The given Cartesian equation of the circle is \(x^{2} + 2x + y^{2} = 0\). To put this into a more recognizable form of the circle equation \((x-h)^2 + (y-k)^2 = r^2\), we first need to complete the square for the \(x\) terms:\[x^{2} + 2x = (x + 1)^{2} - 1\]So, the equation becomes \((x + 1)^{2} - 1 + y^{2} = 0\).

Now, move constant terms to the other side of the equation:\[(x + 1)^{2} + y^{2} = 1\]This equation is in the standard form of a circle with center \((-1, 0)\) and radius \(1\).

To convert the Cartesian equation \((x + 1)^2 + y^2 = 1\) into polar coordinates, use the substitutions \(x = r \cos \theta\) and \(y = r \sin \theta\). Substitute these into the equation:\[(r \cos \theta + 1)^{2} + (r \sin \theta)^{2} = 1\]Expanding \((r \cos \theta + 1)^{2}\):\[r^{2} \cos^{2} \theta + 2r \cos \theta + 1 + r^{2} \sin^{2} \theta = 1\]Combine terms with \(r^2\):\[r^{2} (\cos^{2} \theta + \sin^{2} \theta) + 2r \cos \theta + 1 = 1\]Since \(\cos^{2} \theta + \sin^{2} \theta = 1\), simplify to:\[r^{2} + 2r \cos \theta + 1 = 1\]Solve for \(r\):\[r^{2} + 2r \cos \theta = 0\]Factor out \(r\):\[r (r + 2 \cos \theta) = 0\]Thus, \(r = 0\) or \(r = -2 \cos \theta\).

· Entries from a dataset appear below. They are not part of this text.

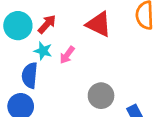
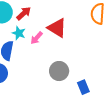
red triangle: (99, 24) -> (57, 28), moved

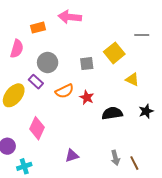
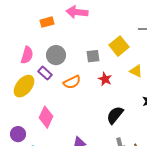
pink semicircle: (17, 49) -> (27, 55), moved
red star: (87, 97) -> (105, 79), moved
black semicircle: (112, 113) -> (115, 115), moved, turned -42

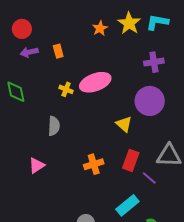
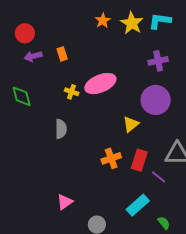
orange star: (100, 28) -> (103, 20), moved
yellow triangle: (124, 124) -> (131, 124), turned 42
orange cross: (94, 164) -> (111, 158), moved
pink triangle: (37, 165) -> (65, 202), moved

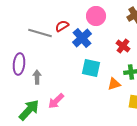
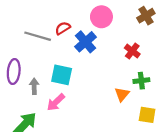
cyan square: (91, 68) -> (62, 75), moved
orange triangle: (114, 84) -> (122, 94), turned -32
pink arrow: (56, 101) -> (56, 102), moved

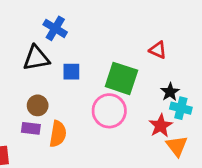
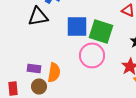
blue square: (71, 72) -> (77, 26), moved, size x1.6
brown circle: (38, 105) -> (39, 86), moved

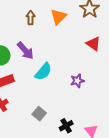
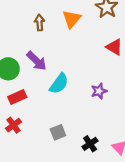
gray square: (39, 114) -> (58, 132), turned 32

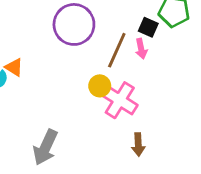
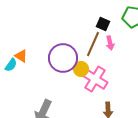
purple circle: (74, 24) -> (63, 58), moved
black square: (148, 27) -> (103, 24), moved

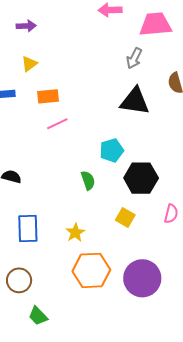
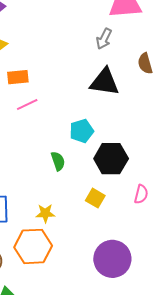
yellow star: (75, 233) -> (45, 213), turned 30
orange hexagon: (91, 270) -> (33, 246), moved

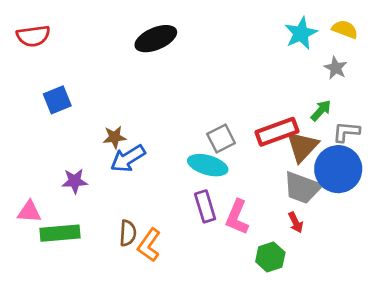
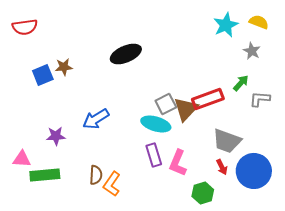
black ellipse: (156, 39) -> (126, 54), moved
brown star: (115, 137) -> (64, 67), moved
brown triangle: (302, 146) -> (186, 109), moved
blue circle: (338, 169) -> (254, 171), moved

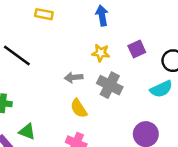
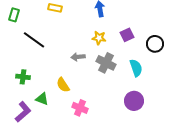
cyan semicircle: (161, 89) -> (136, 68), moved, turned -84
yellow semicircle: (79, 108) -> (63, 85), moved

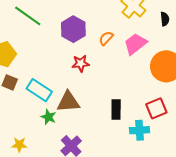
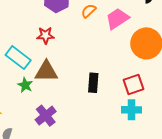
red star: (81, 63) -> (45, 35), moved
cyan cross: (140, 130) -> (132, 110), moved

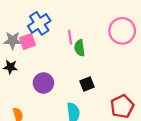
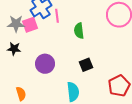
pink line: (70, 37) -> (57, 16), moved

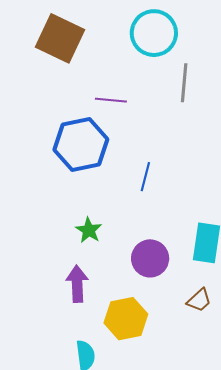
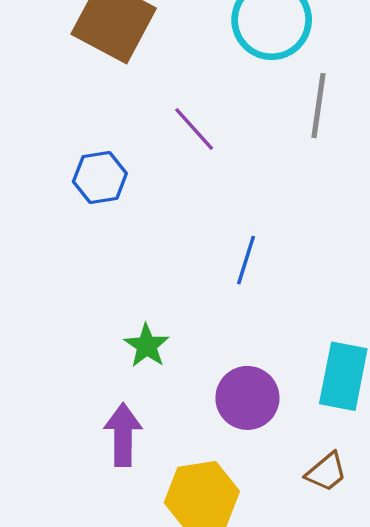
purple line: (111, 100) -> (194, 129), turned 40
blue hexagon: (81, 144) -> (100, 177), moved, size x0.6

The circle has center \((-1, 0)\) and radius \(1\), so draw a circle centered at \((-1, 0)\) with radius \(1\) on the Cartesian coordinate plane. Label the Cartesian equation as \((x + 1)^2 + y^2 = 1\) and the polar equation as \(r = -2 \cos \theta\).